It’s less than a month now until a new season of professional football will be upon us. Starting a league is no easy task, but as the excitement builds up towards the return of the pro league, let me share to you how my ideal league would look like for a country slowly building it’s interest to the beautiful game.
First and foremost, the long term financial stability of the league has to be secured, and one way to do that is to have a Salary Cap. Salary Caps can be found in most sports albeit in different forms. The English Football League implements a Cap dependent on a team’s turnover. A club’s turnover is it’s gross income, and English clubs from the Championship down to League 2 are not allowed to spend salaries beyond a certain percentage of it’s turnover. But the Salary Cap I want the PPL (Philippine Premier League) to follow is not the English one, but the one being used by our neighbor down under.
Australia’s Hyundai A League has adopted the Salary Cap since it’s inception. It’s loosely based on the US MLS’ ( Major League Soccer) model. But what is the purpose of a cap? It’s basically a safety measure to ensure that A League clubs only spend within their means to minimize the risk of clubs folding because of financial irresponsibility.
“The Salary Cap facilitates competitive balance and parity between Clubs by ensuring that the playing talent is distributed amongst the Hyundai A-League Clubs. In doing so, this increases the attraction of the competition to fans, sponsors and broadcast partners.
The Salary Cap also safeguards the economic viability of the Hyundai A-League by ensuring that Clubs are not put in a position where they are forced to spend beyond their financial capabilities in order to stay competitive on the field.”
With that being said, how can the PPL follow the A League and MLS’ example? We could add our own twist to the salary cap to cater to our market here. The first thing to think about with regards to the cap is the players salary, here’s an example we could use.
All figures will be minimum unless stated, gross amounts (taxes not included), non inclusive of bonuses on performance targets, etc.
16-18 local: 3 years, 25k (25k x 13 months)
19+ local: 3 years, 5 years max 30k (30k x 13)
Pinoy Max contracts: 2 years, 300k, subject to conditions
Foreign contracts: 1 year, 60k to 300k max, Max subject to conditions
A soft cap of 2.5m per month would be a good start. The cap could gradually increase every year depending on the league office.
A Maximum of 20% overspend over the cap will be allowed. For teams over the cap, there will be a luxury tax Up to 10% overcap: 0.10 for every 1 Peso over the cap, 10.01-15% overcap: 0.15/every Peso overcap, 15.01-20%: 0.20/ every Peso + Flat 200k fine for every year that a club is overcapped. The fine will be evenly distributed to every club that is not overspending by more than 10% of the cap.
“But why bother with these complicated rules? The free market is better!”
Just because it’s been there longer doesn’t necessarily mean it’s better. Most clubs outside of the top domestic divisions in Europe are in debt because of unchecked spending. The current FFP or Financial Fair Play rules have done little to ensure the small club’s financial stability. The free spending has also removed any form of parity in Europe’s top leagues. Winners are mostly decided based on who can spend more and buy the best players. Having a salary cap will force teams to be smart with their player acquisitions. General Managers will have to wheel and deal to be able to construct the best team possible while still being compliant to the salary cap.

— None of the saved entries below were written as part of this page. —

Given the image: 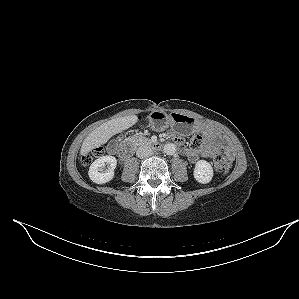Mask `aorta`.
<instances>
[{"instance_id":"obj_1","label":"aorta","mask_w":299,"mask_h":299,"mask_svg":"<svg viewBox=\"0 0 299 299\" xmlns=\"http://www.w3.org/2000/svg\"><path fill=\"white\" fill-rule=\"evenodd\" d=\"M176 152V145L168 143L164 146V153L167 155H173Z\"/></svg>"}]
</instances>
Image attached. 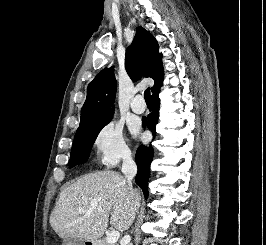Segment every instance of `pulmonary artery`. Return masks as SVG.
Instances as JSON below:
<instances>
[{
	"instance_id": "pulmonary-artery-1",
	"label": "pulmonary artery",
	"mask_w": 266,
	"mask_h": 245,
	"mask_svg": "<svg viewBox=\"0 0 266 245\" xmlns=\"http://www.w3.org/2000/svg\"><path fill=\"white\" fill-rule=\"evenodd\" d=\"M143 96L142 95H136L134 99L131 101V109L133 112L137 114H141L145 111L146 106L144 104V101L142 100Z\"/></svg>"
}]
</instances>
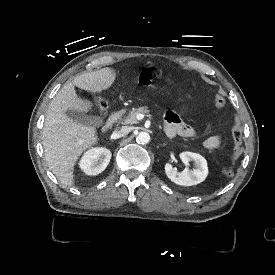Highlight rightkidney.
<instances>
[{"label": "right kidney", "mask_w": 275, "mask_h": 275, "mask_svg": "<svg viewBox=\"0 0 275 275\" xmlns=\"http://www.w3.org/2000/svg\"><path fill=\"white\" fill-rule=\"evenodd\" d=\"M111 156L109 149L103 147L91 148L82 156L79 167L87 175H97L106 169Z\"/></svg>", "instance_id": "ca27d5eb"}]
</instances>
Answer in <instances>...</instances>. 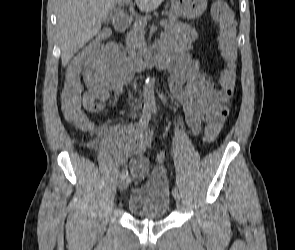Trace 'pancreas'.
Instances as JSON below:
<instances>
[{"mask_svg":"<svg viewBox=\"0 0 295 250\" xmlns=\"http://www.w3.org/2000/svg\"><path fill=\"white\" fill-rule=\"evenodd\" d=\"M164 15L168 16L165 24L166 27L178 22L179 16L175 13L169 11L165 12ZM144 28L145 26L140 25L138 19H136L130 32L126 35V49L132 58H135L136 54L142 52L145 48Z\"/></svg>","mask_w":295,"mask_h":250,"instance_id":"pancreas-1","label":"pancreas"}]
</instances>
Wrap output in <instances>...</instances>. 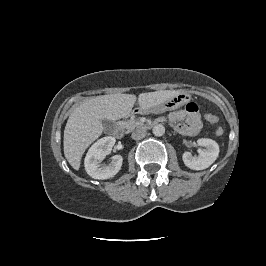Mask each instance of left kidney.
Returning <instances> with one entry per match:
<instances>
[{"instance_id": "left-kidney-1", "label": "left kidney", "mask_w": 266, "mask_h": 266, "mask_svg": "<svg viewBox=\"0 0 266 266\" xmlns=\"http://www.w3.org/2000/svg\"><path fill=\"white\" fill-rule=\"evenodd\" d=\"M199 146L204 147L197 156H192L190 152H185L182 156L184 164L193 170H203L208 168L219 155V145L216 141L207 138L197 140Z\"/></svg>"}]
</instances>
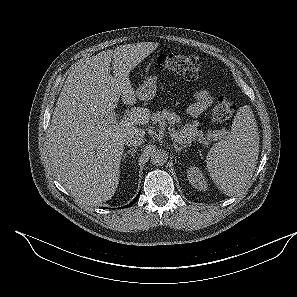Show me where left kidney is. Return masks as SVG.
I'll use <instances>...</instances> for the list:
<instances>
[{
    "label": "left kidney",
    "instance_id": "1",
    "mask_svg": "<svg viewBox=\"0 0 297 297\" xmlns=\"http://www.w3.org/2000/svg\"><path fill=\"white\" fill-rule=\"evenodd\" d=\"M189 183L197 190L206 191L208 188L207 181L198 167L191 166L187 170Z\"/></svg>",
    "mask_w": 297,
    "mask_h": 297
}]
</instances>
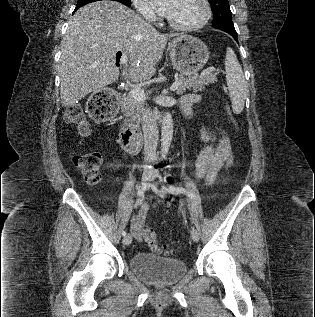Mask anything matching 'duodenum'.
I'll list each match as a JSON object with an SVG mask.
<instances>
[{"label": "duodenum", "instance_id": "410a0bca", "mask_svg": "<svg viewBox=\"0 0 315 317\" xmlns=\"http://www.w3.org/2000/svg\"><path fill=\"white\" fill-rule=\"evenodd\" d=\"M122 105L130 106L131 99L126 91H122ZM120 145L129 153H138L142 148V135L131 127H123L120 131Z\"/></svg>", "mask_w": 315, "mask_h": 317}]
</instances>
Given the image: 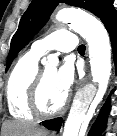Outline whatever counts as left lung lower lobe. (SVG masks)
<instances>
[{
  "label": "left lung lower lobe",
  "instance_id": "obj_1",
  "mask_svg": "<svg viewBox=\"0 0 117 136\" xmlns=\"http://www.w3.org/2000/svg\"><path fill=\"white\" fill-rule=\"evenodd\" d=\"M104 26L110 35L114 60H115V64H116V73H117V14L111 16L104 23ZM110 107H111L110 102H109V100H107L106 103L101 108L100 113L91 128V130L88 134L89 136H101L102 132L105 129L107 116L110 111ZM42 124L47 129L59 130L61 127V124H62V118H56V119L44 121Z\"/></svg>",
  "mask_w": 117,
  "mask_h": 136
}]
</instances>
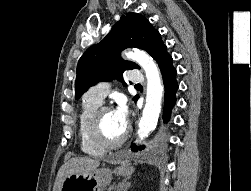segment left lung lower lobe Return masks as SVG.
<instances>
[{
    "mask_svg": "<svg viewBox=\"0 0 251 191\" xmlns=\"http://www.w3.org/2000/svg\"><path fill=\"white\" fill-rule=\"evenodd\" d=\"M156 61L161 70L163 84L165 87V102H164L163 119H164V122H166L169 119L171 109L174 107L175 102H176V92L178 90V83L176 81L177 72H176V69L173 67L172 57L167 52V50L163 52ZM139 149L142 150L144 149V147L140 146ZM132 150L137 151L138 147L133 145Z\"/></svg>",
    "mask_w": 251,
    "mask_h": 191,
    "instance_id": "0a47b994",
    "label": "left lung lower lobe"
}]
</instances>
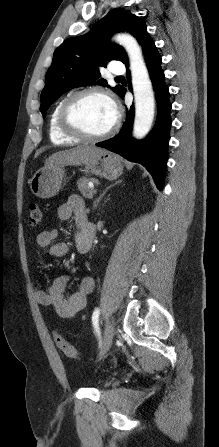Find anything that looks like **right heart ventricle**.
Returning <instances> with one entry per match:
<instances>
[{
	"label": "right heart ventricle",
	"mask_w": 219,
	"mask_h": 447,
	"mask_svg": "<svg viewBox=\"0 0 219 447\" xmlns=\"http://www.w3.org/2000/svg\"><path fill=\"white\" fill-rule=\"evenodd\" d=\"M65 99L58 101L53 107L48 119V135L51 142L55 144H72L80 141L64 133L58 124V114Z\"/></svg>",
	"instance_id": "obj_1"
}]
</instances>
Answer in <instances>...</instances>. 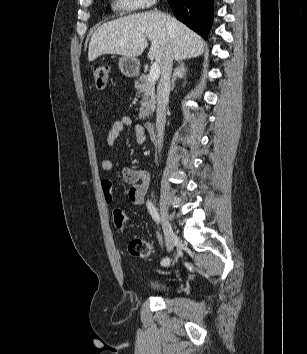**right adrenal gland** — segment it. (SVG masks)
<instances>
[{
	"label": "right adrenal gland",
	"mask_w": 307,
	"mask_h": 354,
	"mask_svg": "<svg viewBox=\"0 0 307 354\" xmlns=\"http://www.w3.org/2000/svg\"><path fill=\"white\" fill-rule=\"evenodd\" d=\"M187 68L185 67V63L182 61H178V66L174 69V73L172 76V81H171V90L174 89L175 87V81L177 78H183L186 75Z\"/></svg>",
	"instance_id": "1"
}]
</instances>
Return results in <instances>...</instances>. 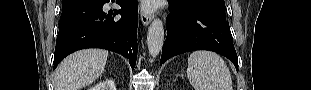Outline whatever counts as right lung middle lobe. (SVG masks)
<instances>
[{"label": "right lung middle lobe", "mask_w": 311, "mask_h": 90, "mask_svg": "<svg viewBox=\"0 0 311 90\" xmlns=\"http://www.w3.org/2000/svg\"><path fill=\"white\" fill-rule=\"evenodd\" d=\"M88 0H63L62 11Z\"/></svg>", "instance_id": "dd1d6c3e"}]
</instances>
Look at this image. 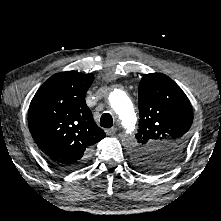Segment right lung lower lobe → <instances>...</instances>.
<instances>
[{"instance_id": "1", "label": "right lung lower lobe", "mask_w": 221, "mask_h": 221, "mask_svg": "<svg viewBox=\"0 0 221 221\" xmlns=\"http://www.w3.org/2000/svg\"><path fill=\"white\" fill-rule=\"evenodd\" d=\"M85 162V160L83 161H79L78 163H74V164H59V163H54V165L60 167V168H63V169H72V168H75V167H78L79 165L83 164Z\"/></svg>"}]
</instances>
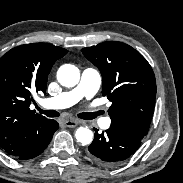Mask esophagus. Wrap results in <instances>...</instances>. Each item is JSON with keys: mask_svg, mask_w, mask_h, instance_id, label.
I'll return each mask as SVG.
<instances>
[{"mask_svg": "<svg viewBox=\"0 0 183 183\" xmlns=\"http://www.w3.org/2000/svg\"><path fill=\"white\" fill-rule=\"evenodd\" d=\"M63 123L65 126L73 128V127H76L77 125H79L81 123V121L76 120V119H68V120H65Z\"/></svg>", "mask_w": 183, "mask_h": 183, "instance_id": "1", "label": "esophagus"}]
</instances>
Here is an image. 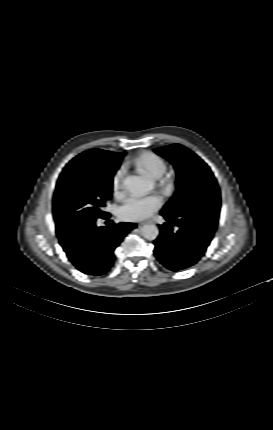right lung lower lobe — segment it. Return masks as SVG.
<instances>
[{"mask_svg": "<svg viewBox=\"0 0 273 430\" xmlns=\"http://www.w3.org/2000/svg\"><path fill=\"white\" fill-rule=\"evenodd\" d=\"M135 227L133 223L97 227L94 222L60 244L78 270L100 276L111 269L115 260L114 250Z\"/></svg>", "mask_w": 273, "mask_h": 430, "instance_id": "obj_1", "label": "right lung lower lobe"}]
</instances>
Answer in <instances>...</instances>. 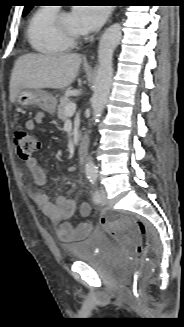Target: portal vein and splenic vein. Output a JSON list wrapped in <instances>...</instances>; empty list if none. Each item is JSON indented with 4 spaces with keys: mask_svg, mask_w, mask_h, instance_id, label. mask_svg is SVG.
I'll return each instance as SVG.
<instances>
[{
    "mask_svg": "<svg viewBox=\"0 0 184 327\" xmlns=\"http://www.w3.org/2000/svg\"><path fill=\"white\" fill-rule=\"evenodd\" d=\"M76 111V104L75 103H69L65 107V114L67 116H72Z\"/></svg>",
    "mask_w": 184,
    "mask_h": 327,
    "instance_id": "18ae733b",
    "label": "portal vein and splenic vein"
}]
</instances>
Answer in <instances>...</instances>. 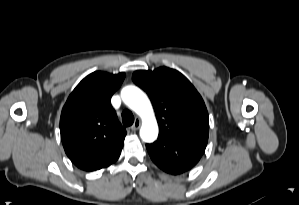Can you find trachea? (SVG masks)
<instances>
[{
	"label": "trachea",
	"instance_id": "3493384b",
	"mask_svg": "<svg viewBox=\"0 0 299 205\" xmlns=\"http://www.w3.org/2000/svg\"><path fill=\"white\" fill-rule=\"evenodd\" d=\"M122 122L124 126H131L134 122V116L130 110H125L122 113Z\"/></svg>",
	"mask_w": 299,
	"mask_h": 205
}]
</instances>
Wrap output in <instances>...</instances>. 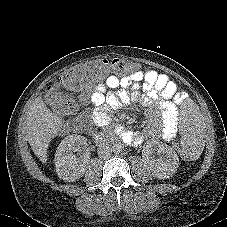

It wouldn’t hurt if the league tries and tap into familiar territory.
The PFL was a mixed bag. It was a success for the reason that it was the first fully professional football league in the country. The country was represented by teams as far north as Ilocos to down south in Davao. But logistical problems arised by the time of the second season. With Ilocos United folding, and Global FC having to forfeit games because they could not travel to opponents home stadiums. Playing in a single/ and or select venues can alleviate the expenses teams will incur compared to playing home and away. The PBA, the oldest professional Basketball league in Asia does it. I know the 2 sports are different but it’s the most feasible solution in our current landscape.
Another thing I think we need to bring back is the playoffs. Having the playoffs is part of our sporting DNA. From Basketball to Volleyball, most of the widely played sports in our country all have post season knock out rounds. Now we can’t discount the team that tops the table at the end of the season, there should be a trophy for both the winner of the playoffs and the the winner of the regular season. In a way, we can get our AFC Cup participants from said winners. The playoffs is not alien to the sport of football. Europe has it in the form of promotion/relegation playoffs. Teams in North and South America have it as well. The excitement of the knockout rounds could prove beneficial in bringing butts into the seats come post season. Pinoys love their knockout games.
In essence, deviating from the norm is not always a bad thing, changing how we run things in our league could prove to be exciting and beneficial in the long run. It might not please the “purists”, but like the saying goes, “the only thing constant in this world is change”.